MIZUNO REPLICATION AND MATERIALS ONLY

  • Jed, it seems you are missing my point. My (perhaps unorthodox?) point is this: It requires energy to send energy. Specifically, (in a cold, low energy environment) it seems to require more energy to send energy to a high energy object that to a low energy object. That's all. Perhaps you think that's bananas. Which is OK.

  • Jed, it seems you are missing my point. My (perhaps unorthodox?) point is this: It requires energy to send energy. Specifically, (in a cold, low energy environment) it seems to require more energy to send energy to a high energy object that to a low energy object. That's all. Perhaps you think that's bananas. Which is OK.

    A few years ago I tried something like you described. I inserted an additional heater into the inside of the same heater coil I use now. (The coil is on the outside of that heater). After some calibration I determined the temperature each could reach, in or outside of the ceramic tube, separately. Then I heated the outer coil, and set the internal one so it could not get as hot. The idea was that it could not add heat to the hotter coil, since that is counter to thermodynamics. It seemed like the power was sent in, and never materialized. Just lost, gone to nowhere. Weird.


    Unfortunately, at the time, I did not have enough measurement equipment to do a good job measuring power in to both coils at the same time. It may be worth trying that again. However, experience tells me that somehow the heat did go in from the internal coil anyway. Or the power to each dropped accordingly. But maybe not. That was first experience of Insufficient Heat (the opposite of Excess Heat).

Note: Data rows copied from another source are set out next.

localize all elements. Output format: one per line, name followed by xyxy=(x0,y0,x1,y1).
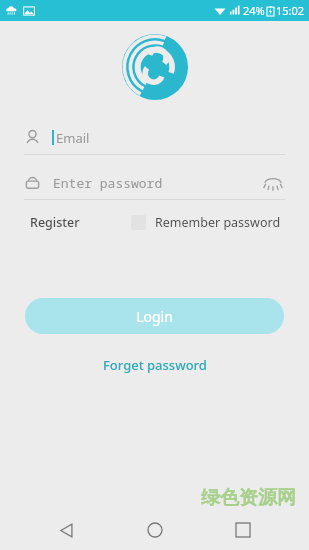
staticText: 24% xyxy=(243,3,265,18)
button[interactable]: Remember password xyxy=(131,211,281,234)
staticText: 15:02 xyxy=(276,3,305,18)
button[interactable]: Show password xyxy=(261,171,285,195)
button[interactable]: Back xyxy=(43,510,89,550)
staticText: Login xyxy=(136,307,173,326)
button[interactable]: Recent apps xyxy=(220,510,266,550)
staticText: 绿色资源网 xyxy=(201,486,296,510)
button[interactable]: Register xyxy=(28,210,82,235)
button[interactable]: Forget password xyxy=(93,352,217,378)
button[interactable]: Enter password xyxy=(24,166,285,200)
button[interactable]: Email xyxy=(24,121,285,155)
button[interactable]: Login xyxy=(25,298,284,334)
staticText: www.downcc.com xyxy=(193,510,303,528)
button[interactable]: Home xyxy=(132,510,178,550)
staticText: Enter password xyxy=(53,174,163,192)
staticText: Email xyxy=(56,129,90,147)
staticText: Remember password xyxy=(155,214,281,231)
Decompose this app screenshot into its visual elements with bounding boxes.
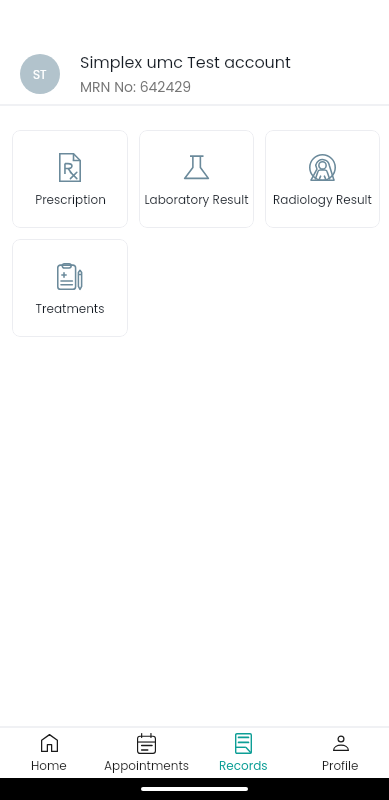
button[interactable]: Radiology Result bbox=[265, 130, 380, 228]
staticText: Simplex umc Test account bbox=[80, 51, 291, 73]
button[interactable]: ST bbox=[20, 54, 60, 94]
staticText: ST bbox=[33, 66, 47, 83]
button[interactable]: Profile bbox=[292, 728, 389, 777]
other: Home bbox=[41, 734, 58, 752]
staticText: Records bbox=[219, 757, 268, 774]
staticText: MRN No: 642429 bbox=[80, 77, 192, 97]
staticText: Home bbox=[31, 757, 67, 774]
button[interactable]: Records bbox=[195, 728, 292, 777]
button[interactable]: Appointments bbox=[98, 728, 195, 777]
other: Records bbox=[235, 733, 252, 754]
staticText: Treatments bbox=[35, 300, 105, 317]
staticText: Prescription bbox=[35, 191, 106, 208]
other: Profile bbox=[333, 736, 349, 751]
staticText: Radiology Result bbox=[273, 191, 372, 208]
button[interactable]: Home bbox=[0, 728, 98, 777]
staticText: Profile bbox=[322, 757, 359, 774]
staticText: Appointments bbox=[104, 757, 190, 774]
button[interactable]: Prescription bbox=[12, 130, 128, 228]
other: Appointments bbox=[137, 733, 156, 754]
button[interactable]: Laboratory Result bbox=[139, 130, 254, 228]
button[interactable]: Treatments bbox=[12, 239, 128, 337]
staticText: Laboratory Result bbox=[144, 191, 249, 208]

  • Jed, it seems you are missing my point. My (perhaps unorthodox?) point is this: It requires energy to send energy. Specifically, (in a cold, low energy environment) it seems to require more energy to send energy to a high energy object that to a low energy object. That's all.


    That is not the situation we are describing here. No energy is going from low energy to a high energy (hotter) object. In all cases, the heat flows from the warmer body to the colder body, as it must according to the second law of thermodynamics.

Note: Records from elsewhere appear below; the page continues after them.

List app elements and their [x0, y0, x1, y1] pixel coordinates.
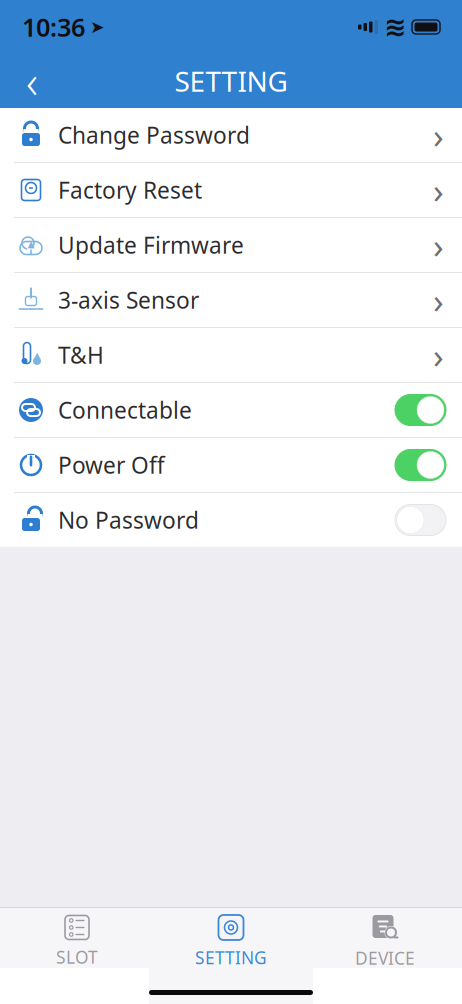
button[interactable]: Power Off	[0, 438, 462, 493]
staticText: 3-axis Sensor	[58, 285, 199, 315]
staticText: Connectable	[58, 395, 192, 425]
staticText: SETTING	[174, 62, 288, 100]
staticText: ›	[433, 277, 444, 323]
button[interactable]: No Password	[0, 493, 462, 547]
staticText: 10:36	[22, 10, 85, 44]
staticText: ›	[433, 222, 444, 268]
staticText: Factory Reset	[58, 175, 202, 205]
staticText: Power Off	[58, 450, 165, 480]
button[interactable]: SETTING	[154, 907, 308, 969]
button[interactable]: Change Password	[0, 108, 462, 163]
button[interactable]: Connectable	[0, 383, 462, 438]
staticText: ▲	[28, 239, 34, 249]
button[interactable]: DEVICE	[308, 906, 462, 970]
staticText: ›	[433, 112, 444, 158]
staticText: T&H	[58, 340, 104, 370]
staticText: ▲	[34, 350, 40, 360]
button[interactable]: ▲	[0, 328, 462, 383]
staticText: No Password	[58, 505, 199, 535]
staticText: Update Firmware	[58, 230, 244, 260]
staticText: Change Password	[58, 120, 250, 150]
staticText: DEVICE	[355, 946, 415, 970]
staticText: ‹	[26, 51, 38, 111]
staticText: ›	[433, 167, 444, 213]
button[interactable]: 3-axis Sensor	[0, 273, 462, 328]
staticText: SLOT	[56, 946, 98, 968]
staticText: ≋	[384, 12, 406, 42]
staticText: SETTING	[195, 946, 267, 969]
staticText: ›	[433, 332, 444, 378]
button[interactable]: SLOT	[0, 908, 154, 968]
button[interactable]: ▲	[0, 218, 462, 273]
button[interactable]: Factory Reset	[0, 163, 462, 218]
staticText: ➤	[90, 17, 105, 37]
button[interactable]: Back	[6, 58, 58, 104]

    When the test begins, the poorly insulated cell surface gets warmer at first, and heat flows from that surface to the cooler surface of the well insulated cell. If you leave the power on, after a while, they reach equal temperatures, and no heat flows either way. It all radiates into the surroundings. When you turn off the cells, the poorly insulated cell cools faster, and heat flows in the other direction, from well-insulated to poorly-insulated. Overall there is no net difference. The exact same amount of heat comes out of both, and there is no net increase anywhere just because some of it flows in one direction, and then the same amount flows in the other direction. The fact that you can put a heat engine in between them and concentrate some of the heat into high-grade energy is the same for all heat flows. Whenever there is a temperature difference and a heat flow, you can run a heat engine (if the difference is large enough to work with that particular heat engine type). The heat engine outputs high grade mechanical or electrical energy, but it also always degrades much more of the heat into lower grade waste heat. That's Carnot's law.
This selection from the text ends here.